Nella Solennità di Pentecoste, la liturgia ci presenta il passo del Vangelo in cui Gesù annuncia ai discepoli l’invio dello Spirito Santo. “Molte cose ho ancora da dirvi – dice il Signore – ma per il momento non siete capaci di portarne il peso”. Quindi aggiunge:
“Quando verrà lui, lo Spirito della verità, vi guiderà a tutta la verità, perché non parlerà da se stesso, ma dirà tutto ciò che avrà udito e vi annuncerà le cose future”.

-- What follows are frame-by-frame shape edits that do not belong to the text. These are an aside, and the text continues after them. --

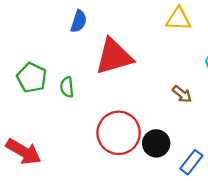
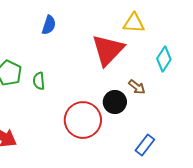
red triangle: (114, 57) -> (108, 50), moved, turned -30
black circle: (156, 143) -> (115, 102), moved

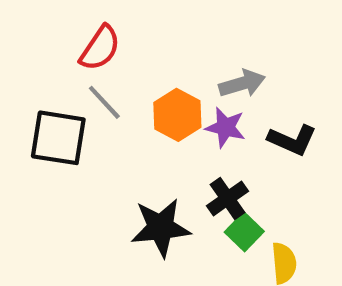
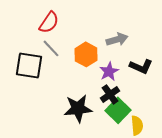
purple star: (225, 127) -> (109, 71), moved, turned 30
green square: (244, 232) -> (118, 110), size x1.4

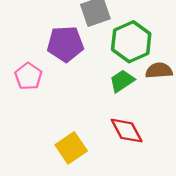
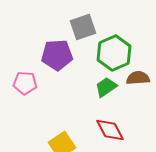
pink pentagon: (28, 76) -> (25, 83), turned -30

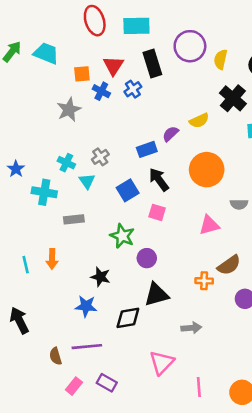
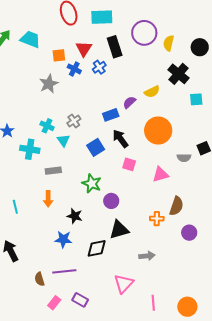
pink square: (157, 212) -> (129, 164), moved
orange arrow: (52, 259) -> (48, 199), moved
brown semicircle: (229, 265) -> (176, 206), turned -36

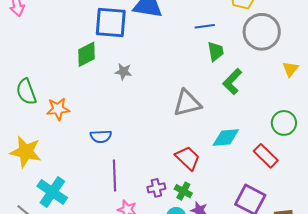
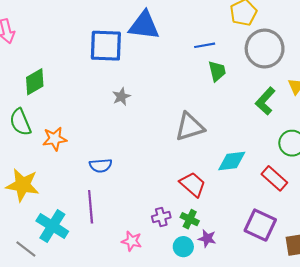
green diamond: (87, 54) -> (35, 82), moved
gray star: (123, 72) -> (121, 97), turned -30
green L-shape: (232, 82) -> (265, 101), moved
purple line: (114, 175) -> (91, 207), moved

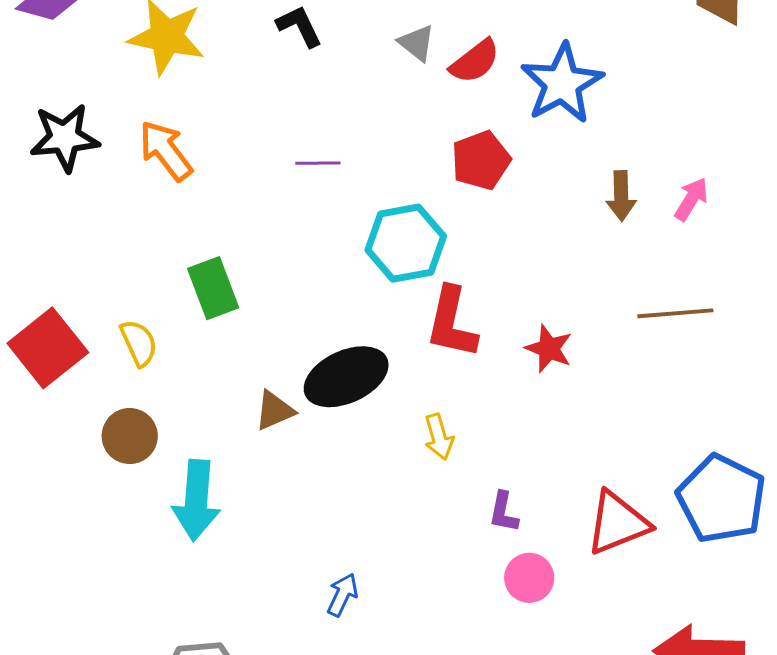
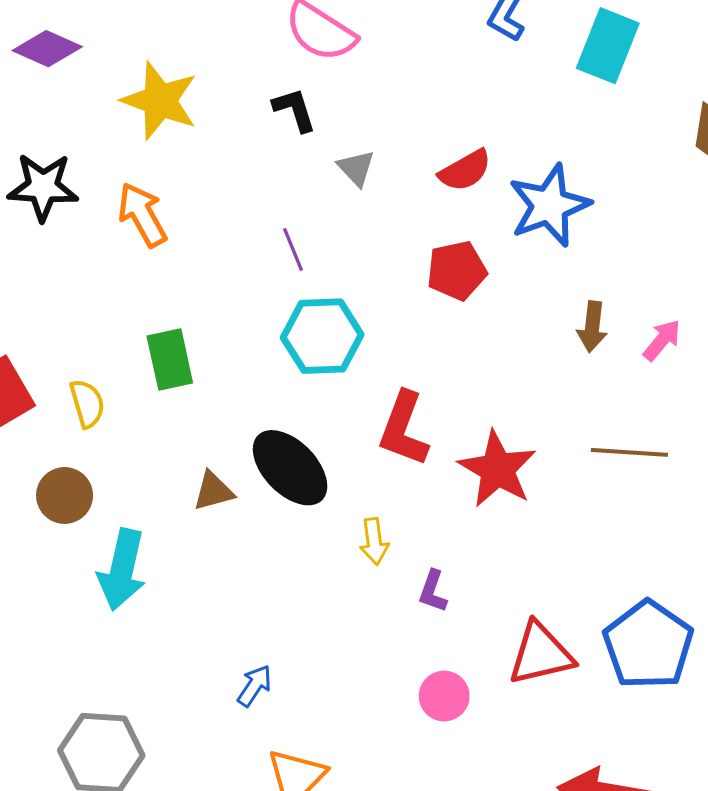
gray triangle: (417, 43) -> (356, 168), moved
purple line: (318, 163) -> (293, 249), turned 60
cyan hexagon: (406, 243) -> (322, 336), moved
red star: (549, 349) -> (497, 469), size x1.6
black ellipse: (346, 377) -> (290, 468), turned 62
purple L-shape: (504, 512) -> (433, 591), moved

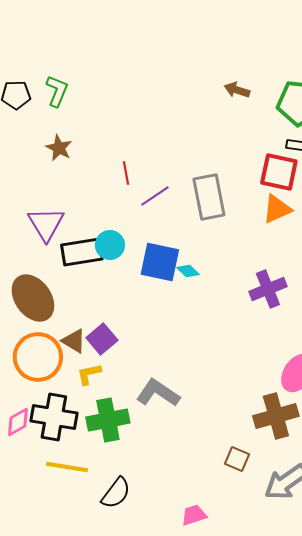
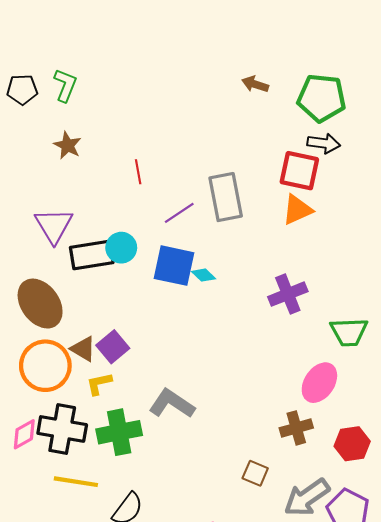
purple line: (155, 196) -> (179, 213), moved
brown cross: (276, 416) -> (296, 428), size x0.7

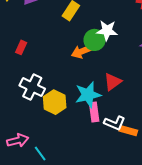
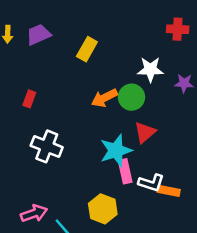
white star: (107, 31) -> (150, 69), moved
green circle: (95, 40) -> (131, 97), moved
yellow hexagon: (55, 102) -> (103, 209), moved

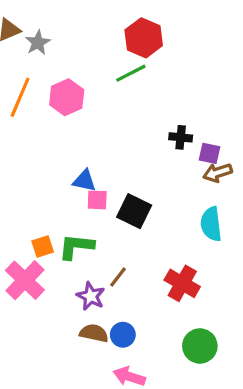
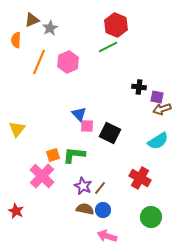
blue triangle: (84, 181) -> (79, 114), turned 35
cyan semicircle: (211, 224) -> (158, 141), turned -115
brown line: (118, 277) -> (100, 188), moved

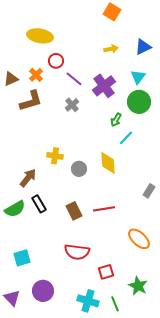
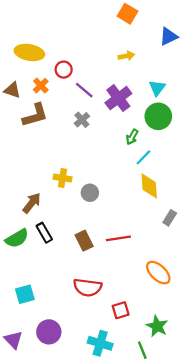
yellow ellipse: (40, 36) -> (29, 52), moved
blue triangle: (143, 47) -> (169, 36), moved
brown triangle: (11, 79) -> (12, 90), turned 42
yellow diamond: (108, 163) -> (149, 186), moved
green line: (115, 304) -> (142, 350), moved

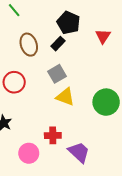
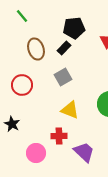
black pentagon: (68, 23) -> (74, 28), turned -30
yellow triangle: (65, 97) -> (70, 110), moved

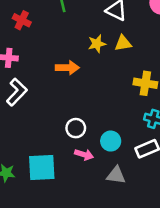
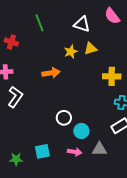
cyan circle: (111, 141) -> (81, 131), moved
pink arrow: (84, 155) -> (75, 152), moved
cyan square: (42, 168) -> (42, 151), size x0.7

Su questo brano del Vangelo, ascoltiamo il commento del carmelitano, padre Bruno Secondin, docente di Teologia spirituale alla Pontificia Università Gregoriana:
Sono molti i modi di descrivere lo Spirito Santo: è alito di vita, è dono, bellezza, genio e profezia; oppure è vento, fuoco, libertà, audacia, o anche è amore e verità. Pentecoste richiama questi e altri simbolici linguaggi, come ci mostrano i testi liturgici di questa solennità. Giovanni, nel Vangelo che proclamiamo, lo presenta come consolatore e difensore, in comunione di intenti col Padre e il Figlio. Ma soprattutto lo descrive come interprete di una verità che ha bisogno di trovare strade e linguaggi adeguati per portare verso il futuro. Egli è testimone di una pienezza di rivelazione già compiuta, ma non è semplicemente un passato codificato: è fermento ancora attivo e ispirazione di un futuro incompiuto che dobbiamo servire e amare. Le “molte cose ancora da dire”, come afferma Gesù, lasciando i suoi discepoli, ci vengono svelate, proprio dallo Spirito, nella loro continuità con la memoria e in relazione con il futuro che attendiamo. Nessuna fantasia di predizioni, nessun compito di spaventare con brutti annunci a futura memoria: ma una verità che profuma di amore, di misericordia, di sacrificio. Invochiamo con fiducia: Vieni santo Spirito di Dio!